Bacchus
Hoooraaahhh
Finally, after much running around and a few people not being able to come at the last minute, we were fifteen to taste and sample a choice selection of very nice and expensive wines.
The theme of the evening was 'Which wine marries best with which cheese'.
To start with, the guy gave us a brief description of the major wine growing regions, how the soil, the grape and the weather conditions combine to influence the final product.
He explained to us the principal qualities that one needs to look for when deciding if the wine is good, bad or just plain old vinegar.
He also explained that wine glasses should be of a very specific form - almost bowl like at the bottom, then tapering inwards at the top - so that you have the taste and the aroma that hits you at the same time, just like in the photo above.
But, before we even got round to swilling anything, we were given little phials to sniff... no stooopid, not 'them' kind of phials
Each one contained synthetic ingredients to simulate the most common aromas found in wine - musk, red fruit, licourice, apple - and were then asked to say which was which; we only got about half of them right :-(
Finally, after what seemed like hours and hours of theory we were let loose on the practical side of things.
I have to say before i go on, we had six; we had a fougeres, sancerre and champagne ... but the last three just .. kind of escape me .... It's shameful to admit but i've forgotten what they were :-(
We each had a plate with various cheeses on it. We first had to define each wine by its characteristics - la robe, le couleur, l'aspect and l'arome.
We weren't very good at that either :-(
We then had to say which wine we thought, without tasting just by the aroma, would go best with which cheese - we had little notebooks to write down what we thought.
We were all useless on that point too :-(
Then, at last, we were allowed to have a swill, a slurp and swallow - no spitting - and then we had to decide if we still stuck by our original judgements.

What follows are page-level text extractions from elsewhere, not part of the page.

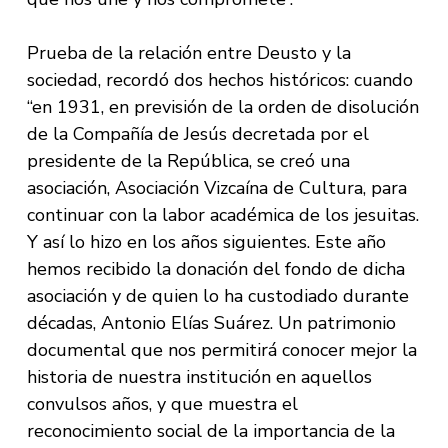
Prueba de la relación entre Deusto y la
sociedad, recordó dos hechos históricos: cuando
“en 1931, en previsión de la orden de disolución
de la Compañía de Jesús decretada por el
presidente de la República, se creó una
asociación, Asociación Vizcaína de Cultura, para
continuar con la labor académica de los jesuitas.
Y así lo hizo en los años siguientes. Este año
hemos recibido la donación del fondo de dicha
asociación y de quien lo ha custodiado durante
décadas, Antonio Elías Suárez. Un patrimonio
documental que nos permitirá conocer mejor la
historia de nuestra institución en aquellos
convulsos años, y que muestra el
reconocimiento social de la importancia de la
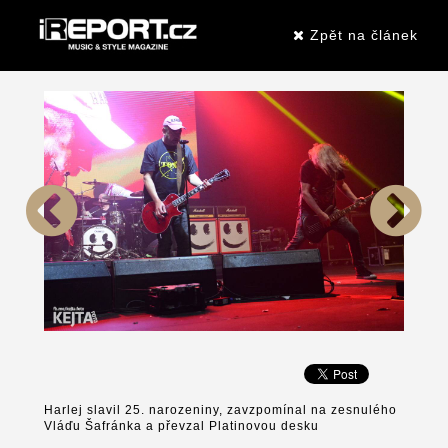
Zpět na článek
Harlej slavil 25. narozeniny, zavzpomínal na zesnulého
Vláďu Šafránka a převzal Platinovou desku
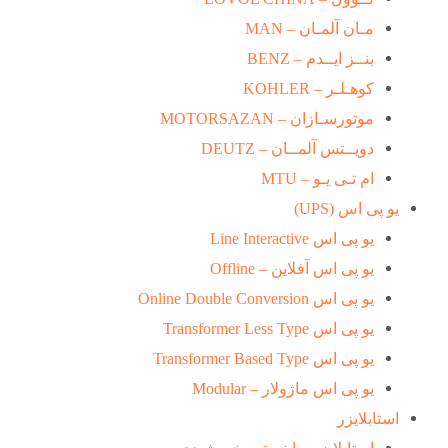
مـان آلمـان – MAN
بنــز ایــدم – BENZ
کوهـلـر – KOHLER
موتورسـازان – MOTORSAZAN
دویــتس آلمــان – DEUTZ
ام تـی یـو – MTU
یو پی اس (UPS)
یو پی اس Line Interactive
یو پی اس آفلاین – Offline
یو پی اس Online Double Conversion
یو پی اس Transformer Less Type
یو پی اس Transformer Based Type
یو پی اس ماژولار – Modular
استابلایزر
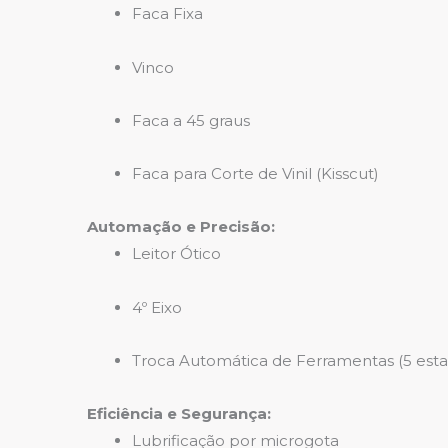
Faca Fixa
Vinco
Faca a 45 graus
Faca para Corte de Vinil (Kisscut)
Automação e Precisão:
Leitor Ótico
4º Eixo
Troca Automática de Ferramentas (5 esta
Eficiência e Segurança:
Lubrificação por microgota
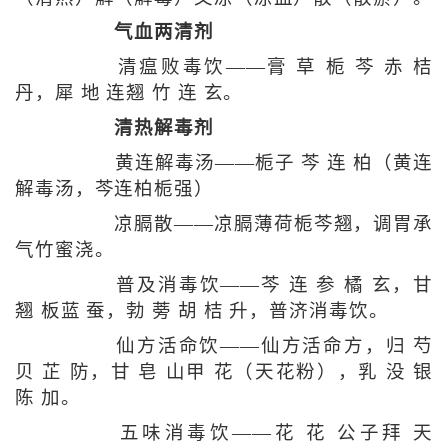
气血两清剂
清瘟败毒饮——膏 草 栀 芩 赤 桔
丹，犀 地 连翘 竹 连 玄。
清热解毒剂
黄连解毒汤——栀子 芩 连 柏（黄连
解毒汤，芩连柏栀强）
凉膈散——凉膈薄荷栀芩翘，调胃承
气竹蜜浇。
普及消毒饮——芩 连 参 橘 玄，甘
翘 板蓝 蚕，勃 蒡 胡 桔 升，普济消毒饮。
仙方活命饮——仙方活命方，归 芍
贝 芷 防，甘 皂 山甲 花（天花粉），乳 没 银
陈 加。
五味消毒饮——花 花 公子拜 天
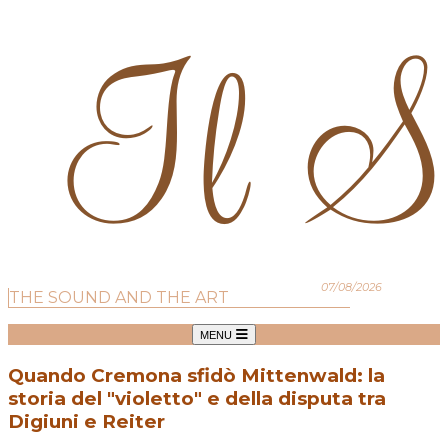
07/08/2026
THE SOUND AND THE ART
MENU
Quando Cremona sfidò Mittenwald: la
storia del "violetto" e della disputa tra
Digiuni e Reiter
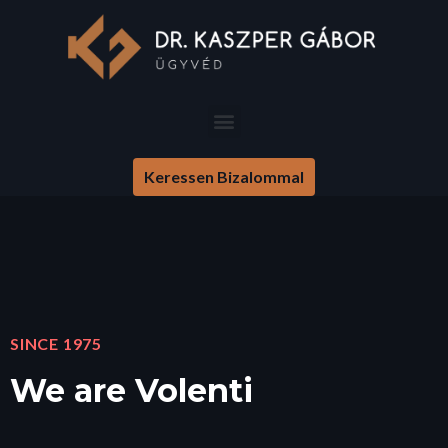
Keressen Bizalommal
SINCE 1975
We are Volenti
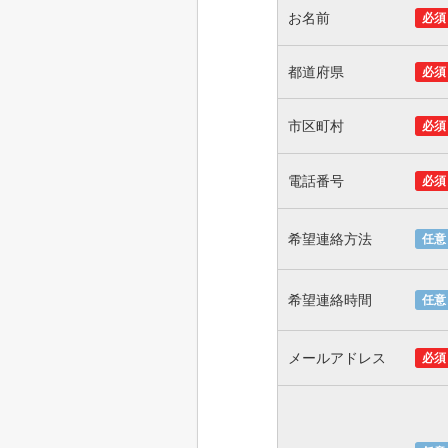
お名前
必須
都道府県
必須
市区町村
必須
電話番号
必須
希望連絡方法
任意
希望連絡時間
任意
メールアドレス
必須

At the next sip, we had just the tiniest, minisculest piece of cheese that you've ever set eyes on to eat at the same time.
That's when we all realised we were really, really useless at this game and that under no circomstances whatsoever should we try this at home without adult supervision... pffft ...

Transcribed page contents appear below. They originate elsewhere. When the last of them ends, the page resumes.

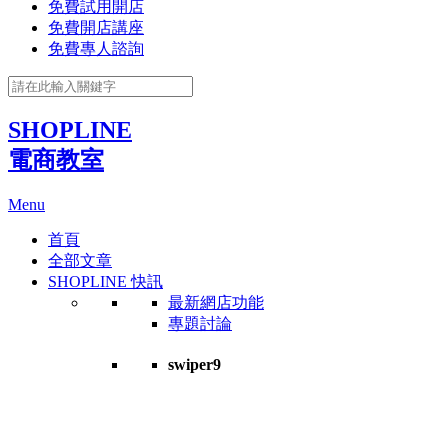
免費試用開店
免費開店講座
免費專人諮詢
SHOPLINE
電商教室
Menu
首頁
全部文章
SHOPLINE 快訊
最新網店功能
專題討論
swiper9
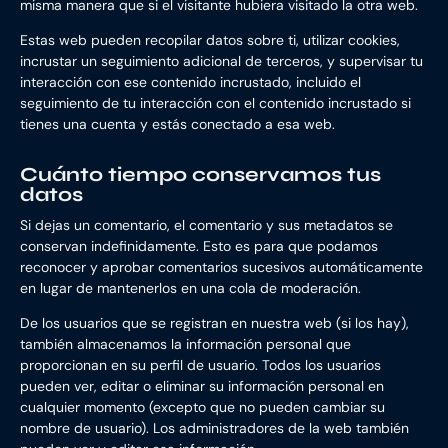
misma manera que si el visitante hubiera visitado la otra web.
Estas web pueden recopilar datos sobre ti, utilizar cookies,
incrustar un seguimiento adicional de terceros, y supervisar tu
interacción con ese contenido incrustado, incluido el
seguimiento de tu interacción con el contenido incrustado si
tienes una cuenta y estás conectado a esa web.
Cuánto tiempo conservamos tus
datos
Si dejas un comentario, el comentario y sus metadatos se
conservan indefinidamente. Esto es para que podamos
reconocer y aprobar comentarios sucesivos automáticamente
en lugar de mantenerlos en una cola de moderación.
De los usuarios que se registran en nuestra web (si los hay),
también almacenamos la información personal que
proporcionan en su perfil de usuario. Todos los usuarios
pueden ver, editar o eliminar su información personal en
cualquier momento (excepto que no pueden cambiar su
nombre de usuario). Los administradores de la web también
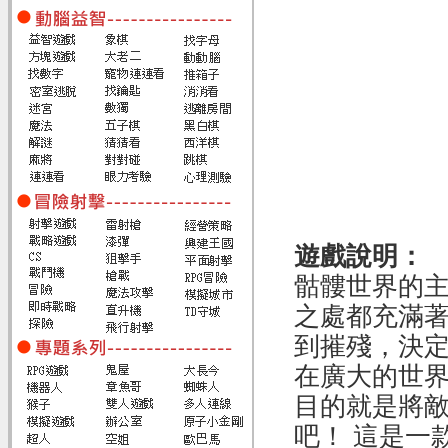
遊戲說明：
骷髏世界的
之處都充滿
到摧殘，決
在廣大的世
目的就是將
吧！ 這是一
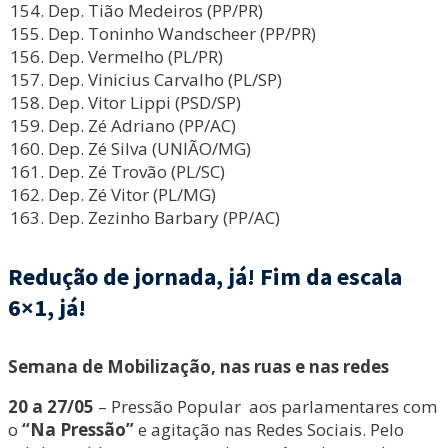
Dep. Tião Medeiros (PP/PR)
Dep. Toninho Wandscheer (PP/PR)
Dep. Vermelho (PL/PR)
Dep. Vinicius Carvalho (PL/SP)
Dep. Vitor Lippi (PSD/SP)
Dep. Zé Adriano (PP/AC)
Dep. Zé Silva (UNIÃO/MG)
Dep. Zé Trovão (PL/SC)
Dep. Zé Vitor (PL/MG)
Dep. Zezinho Barbary (PP/AC)
Redução de jornada, já! Fim da escala
6×1, já!
Semana de Mobilização, nas ruas e nas redes
20 a 27/05
– Pressão Popular aos parlamentares com
o
“Na Pressão”
e agitação nas Redes Sociais. Pelo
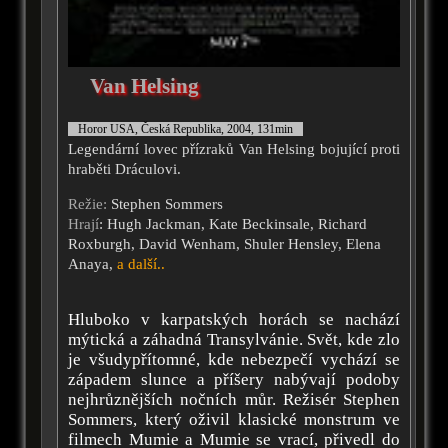
Van Helsing
Horor USA, Česká Republika, 2004, 131min
Legendární lovec přízraků Van Helsing bojující proti
hraběti Dráculovi.
Režie:
Stephen Sommers
Hrají
: Hugh Jackman, Kate Beckinsale, Richard
Roxburgh, David Wenham, Shuler Hensley, Elena
Anaya,
a další..
Hluboko v karpatských horách se nachází
mýtická a záhadná Transylvánie. Svět, kde zlo
je všudypřítomné, kde nebezpečí vychází se
západem slunce a příšery nabývají podoby
nejhrůznějších nočních můr. Režisér Stephen
Sommers, který oživil klasické monstrum ve
filmech Mumie a Mumie se vrací, přivedl do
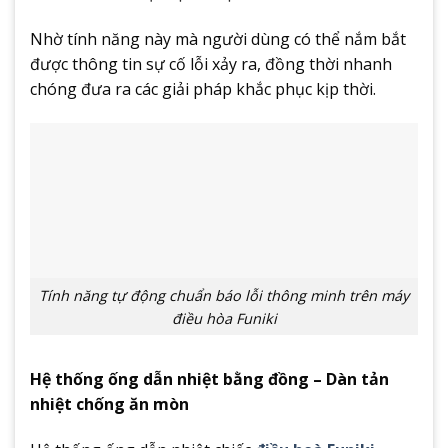
Nhờ tính năng này mà người dùng có thể nắm bắt
được thông tin sự cố lỗi xảy ra, đồng thời nhanh
chóng đưa ra các giải pháp khắc phục kịp thời.
Tính năng tự động chuẩn báo lỗi thông minh trên máy
điều hòa Funiki
Hệ thống ống dẫn nhiệt bằng đồng – Dàn tản
nhiệt chống ăn mòn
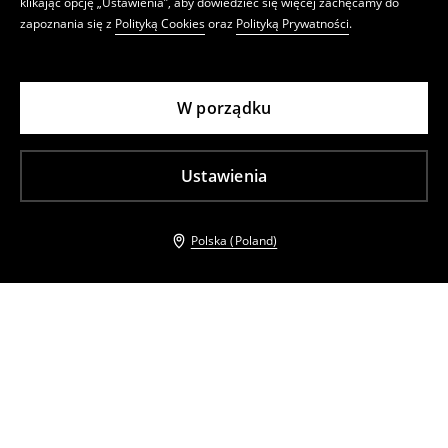
klikając opcję „Ustawienia”, aby dowiedzieć się więcej zachęcamy do
zapoznania się z
Polityką Cookies
oraz
Polityką Prywatności
.
W porządku
Ustawienia
Polska (Poland)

To cut a long story longer: champagne marries very well with parmesan (i didn't know that), sancerre is best for non-salty goats cheese (that was easypeasy), fougeres is really good with camembert (as long as the wine is heavy and fruity - you have the impression your eating cheese with jam on it !) ... and heuuhhh ... i just can't remember the last three.

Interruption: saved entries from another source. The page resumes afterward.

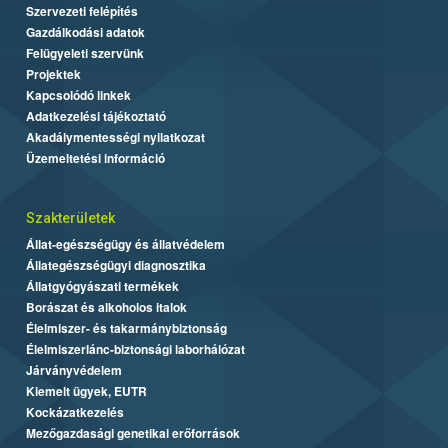
Szervezeti felépítés
Gazdálkodási adatok
Felügyeleti szervünk
Projektek
Kapcsolódó linkek
Adatkezelési tájékoztató
Akadálymentességi nyilatkozat
Üzemeltetési információ
Szakterületek
Állat-egészségügy és állatvédelem
Állategészségügyi diagnosztika
Állatgyógyászati termékek
Borászat és alkoholos italok
Élelmiszer- és takarmánybiztonság
Élelmiszerlánc-biztonsági laborhálózat
Járványvédelem
Kiemelt ügyek, EUTR
Kockázatkezelés
Mezőgazdasági genetikai erőforrások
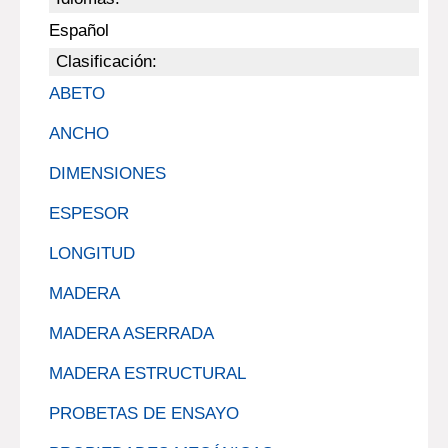
Español
Clasificación:
ABETO
ANCHO
DIMENSIONES
ESPESOR
LONGITUD
MADERA
MADERA ASERRADA
MADERA ESTRUCTURAL
PROBETAS DE ENSAYO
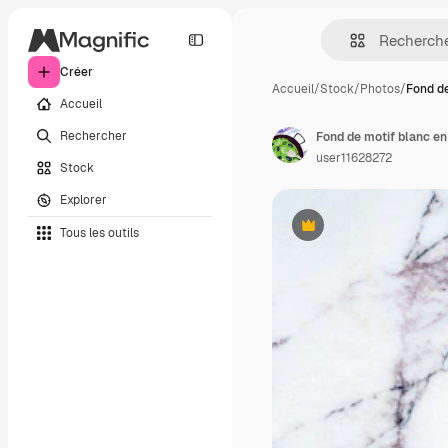
Créer
Accueil
/
Stock
/
Photos
/
Fond de
Accueil
Rechercher
user11628272
Stock
Explorer
Tous les outils
Premium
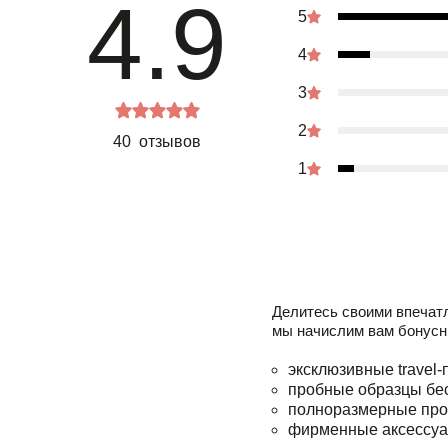
4.9
5
4
3
2
40 отзывов
1
Делитесь своими впечат
мы начислим вам бонусн
эксклюзивные travel-
пробные образцы бе
полноразмерные про
фирменные аксессуа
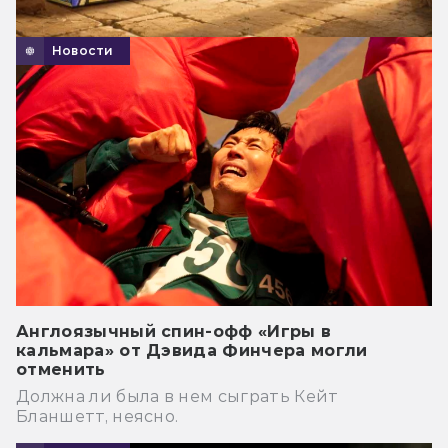
Новости
Англоязычный спин-офф «Игры в
кальмара» от Дэвида Финчера могли
отменить
Должна ли была в нем сыграть Кейт
Бланшетт, неясно.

The guy's pad is something else altogether.
It's on the rue de Rivoli, overlooking the Louvre and Tuilleries.
Evidently i couldn't resist taking a few shots for prosterity - this is the third time i've done the wine tasting, but the first time i took my camera.
Evidently, we're going to have peach of a view onto the Eiffel tower.
Y'know, you kind of get up in the morning, open the window, eat your cornflakes and this is what you're looking at ....
I took quite a few photos of inside the apartment - it's not at all my kind of style; i'm not into antiques and all that kind of thing - but you get the gist of how it looks with bits of old furniture and stuff.
On a side note, somebody told me yesterday that it's the flat where Chezane would have stayed after a night out on the town.
A final shot as we were leaving at sunset.